Lloyd, a preseason All-American selection and Butkus Award candidate, tallied a game-high 12 tackles against the Wildcats. He had two tackles-for-loss and he recorded a forced fumble, which was recovered by defensive end Mika Tafua, and a diving interception. 

“That’s who he is. He’s a big-time player. He’s a playmaker,” Whittingham said of Lloyd. “He’s the leader of that defense and he was productive tonight just like he’ll need to be every single week.

EVALUATING THE O-LINE: Before the season kicked off, Whittingham admitted he was concerned about the offensive line due to injuries. 

Against Weber State, the Utes’ starters were Bam Olaseni, Braeden Daniels, Nick Ford, Paul Maile and Simi Moala. 

What was Whittingham’s impression of the O-line after the first game? 
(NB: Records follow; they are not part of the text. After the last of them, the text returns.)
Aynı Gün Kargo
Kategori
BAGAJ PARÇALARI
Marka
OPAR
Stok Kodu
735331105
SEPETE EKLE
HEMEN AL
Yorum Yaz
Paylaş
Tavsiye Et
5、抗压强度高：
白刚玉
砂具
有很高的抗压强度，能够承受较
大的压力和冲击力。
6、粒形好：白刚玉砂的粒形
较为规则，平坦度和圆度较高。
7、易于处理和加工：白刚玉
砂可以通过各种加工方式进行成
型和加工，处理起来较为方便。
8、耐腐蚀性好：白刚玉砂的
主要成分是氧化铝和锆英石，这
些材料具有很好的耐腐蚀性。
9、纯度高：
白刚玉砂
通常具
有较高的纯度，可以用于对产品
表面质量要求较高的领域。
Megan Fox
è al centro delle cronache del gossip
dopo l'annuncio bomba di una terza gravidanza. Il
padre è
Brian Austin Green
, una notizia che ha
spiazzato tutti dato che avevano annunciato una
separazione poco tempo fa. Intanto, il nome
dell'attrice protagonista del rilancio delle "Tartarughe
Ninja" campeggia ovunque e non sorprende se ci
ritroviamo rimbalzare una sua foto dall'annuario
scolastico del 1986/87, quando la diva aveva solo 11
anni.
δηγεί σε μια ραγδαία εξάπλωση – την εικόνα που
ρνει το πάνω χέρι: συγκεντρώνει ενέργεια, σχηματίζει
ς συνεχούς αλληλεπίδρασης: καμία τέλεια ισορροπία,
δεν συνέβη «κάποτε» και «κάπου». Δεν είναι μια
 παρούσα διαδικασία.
“You get a feel for it but you can’t see the details of it and why things are not happening at times or are happening at times,” he said. “I don’t think we played well enough up front on my first impression. That’s not to pick on those guys because I don’t think we played well enough at a lot of positions.”

Whittingham is hopeful that Jaren Kump will be ready to play next week at BYU. 
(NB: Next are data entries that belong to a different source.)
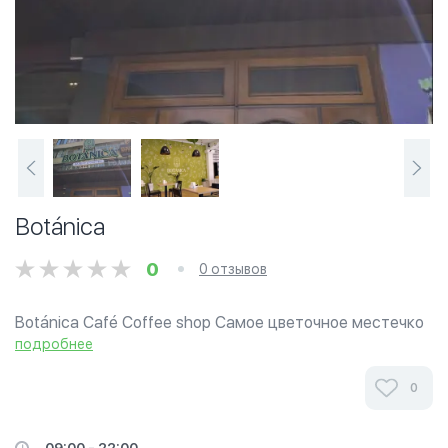
Botánica
0
0 отзывов
Botánica Café Coffee shop Самое цветочное местечко
в городе🌿
подробнее
0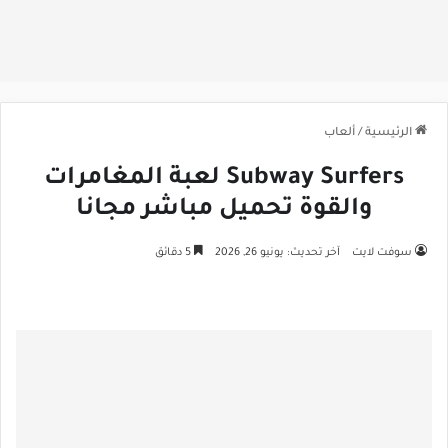
الرئيسية
/
ألعاب
Subway Surfers لعبة المغامرات
والقوة تحميل مباشر مجانا
سوفت لايت
آخر تحديث: يونيو 26, 2026
5 دقائق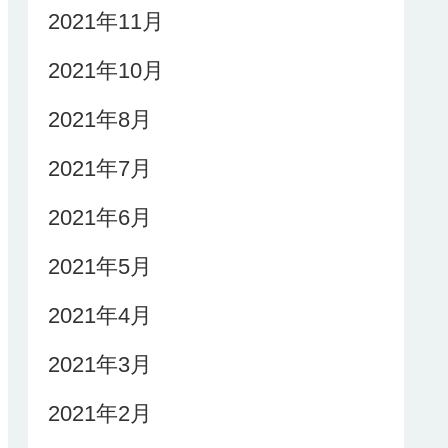
2021年11月
2021年10月
2021年8月
2021年7月
2021年6月
2021年5月
2021年4月
2021年3月
2021年2月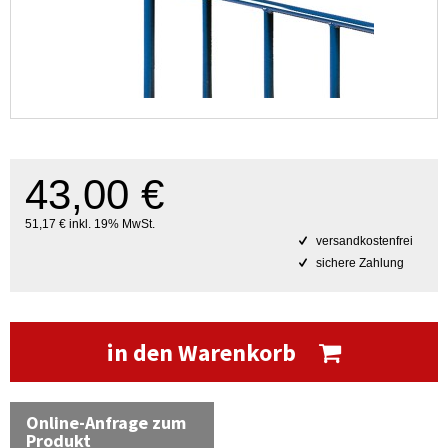
43,00 €
51,17 € inkl. 19% MwSt.
versandkostenfrei
sichere Zahlung
in den Warenkorb
Online-Anfrage zum
Produkt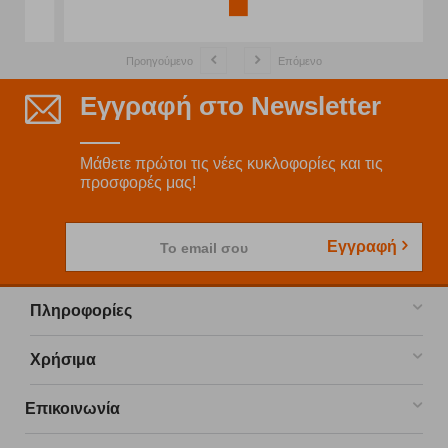
Προηγούμενο
Επόμενο
Εγγραφή στο Newsletter
Μάθετε πρώτοι τις νέες κυκλοφορίες και τις
προσφορές μας!
Εγγραφή
Το email σου
Πληροφορίες
Χρήσιμα
Επικοινωνία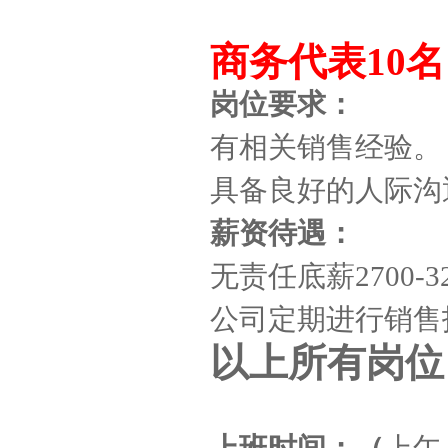
商务代表10名
岗位要求：
有相关销售经验。
具备良好的人际沟
薪资待遇：
无责任底薪2700-
公司定期进行销售
以上所有岗位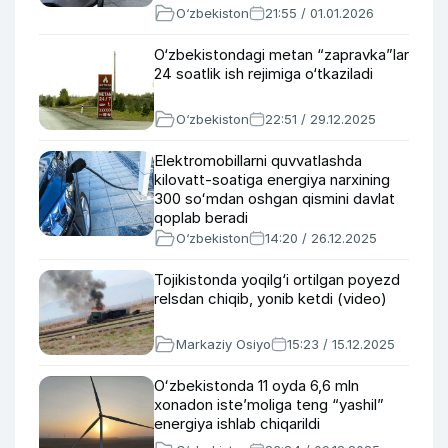
ozod qilinadi
O‘zbekiston
21:55 / 01.01.2026
O‘zbekistondagi metan “zapravka”lar
24 soatlik ish rejimiga o‘tkaziladi
O‘zbekiston
22:51 / 29.12.2025
Elektromobillarni quvvatlashda
kilovatt-soatiga energiya narxining
300 soʻmdan oshgan qismini davlat
qoplab beradi
O‘zbekiston
14:20 / 26.12.2025
Tojikistonda yoqilg‘i ortilgan poyezd
relsdan chiqib, yonib ketdi (video)
Markaziy Osiyo
15:23 / 15.12.2025
Oʻzbekistonda 11 oyda 6,6 mln
xonadon isteʼmoliga teng “yashil”
energiya ishlab chiqarildi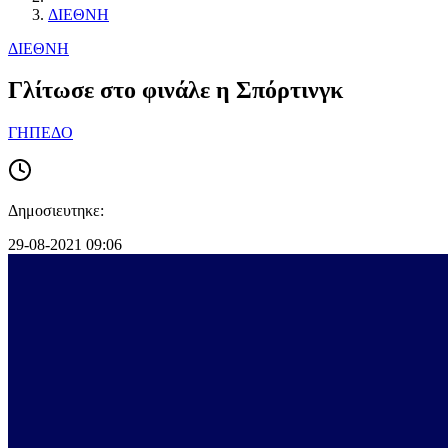
ΔΙΕΘΝΗ
ΔΙΕΘΝΗ
Γλίτωσε στο φινάλε η Σπόρτινγκ
ΓΗΠΕΔΟ
Δημοσιευτηκε:
29-08-2021 09:06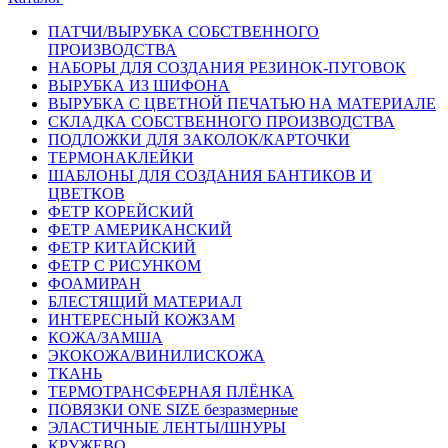
ПАТЧИ/ВЫРУБКА СОБСТВЕННОГО
ПРОИЗВОДСТВА
НАБОРЫ ДЛЯ СОЗДАНИЯ РЕЗИНОК-ПУГОВОК
ВЫРУБКА ИЗ ШИФОНА
ВЫРУБКА С ЦВЕТНОЙ ПЕЧАТЬЮ НА МАТЕРИАЛЕ
СКЛАДКА СОБСТВЕННОГО ПРОИЗВОДСТВА
ПОДЛОЖКИ ДЛЯ ЗАКОЛОК/КАРТОЧКИ
ТЕРМОНАКЛЕЙКИ
ШАБЛОНЫ ДЛЯ СОЗДАНИЯ БАНТИКОВ И
ЦВЕТКОВ
ФЕТР КОРЕЙСКИЙ
ФЕТР АМЕРИКАНСКИЙ
ФЕТР КИТАЙСКИЙ
ФЕТР С РИСУНКОМ
ФОАМИРАН
БЛЕСТЯЩИЙ МАТЕРИАЛ
ИНТЕРЕСНЫЙ КОЖЗАМ
КОЖА/ЗАМША
ЭКОКОЖА/ВИНИЛИСКОЖА
ТКАНЬ
ТЕРМОТРАНСФЕРНАЯ ПЛЁНКА
ПОВЯЗКИ ONE SIZE безразмерные
ЭЛАСТИЧНЫЕ ЛЕНТЫ/ШНУРЫ
КРУЖЕВО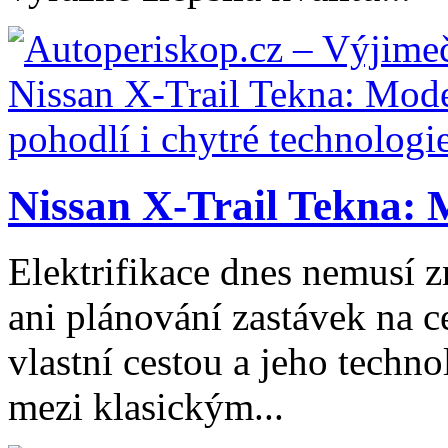
Nissan X-Trail Tekna: 
Elektrifikace dnes nemusí z
ani plánování zastávek na ce
vlastní cestou a jeho tech
mezi klasickým...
CRAZY PICK: Lloyd’s interception actually bounced off cornerback Clark Phillips’ helmet before Lloyd was able to secure it just above the turf. 

“I actually told him that he stole my pick,” Phillips said. 

Whittingham praised the overall play of Phillips and fellow cornerback JaTravis Broughton. 

“There are still things to improve,” he said. “But I feel like we held them in check. It’s Game One. We’ll build off this game.”

TRIBUTE TO TY: During Thursday’s game, the Utes honored running back Ty Jordan, who passed away last Christmas night. 

In the first half, the school revealed that Portal 22 at Rice-Eccles will bear his name (Jordan wore No. 22 last season as a freshman). In the second half, a video tribute showed highlights of Jordan. Whittingham narrated the video and asked the crowd for a “moment of loudness” instead of a moment of silence so the crowd could cheer for Jordan, something they couldn’t do last season because of the pandemic. 

“That was awesome,” Whittingham said later, getting emotional. “If I think about it too much, I don’t do well. It was great, the in-game recognition of Ty. And his family was here, which was awesome.”

“I thought that was amazing,” Lloyd said of the tribute to Jordan. “The reaction was a beautiful thing. I credit the university for setting it up. It was beautiful.”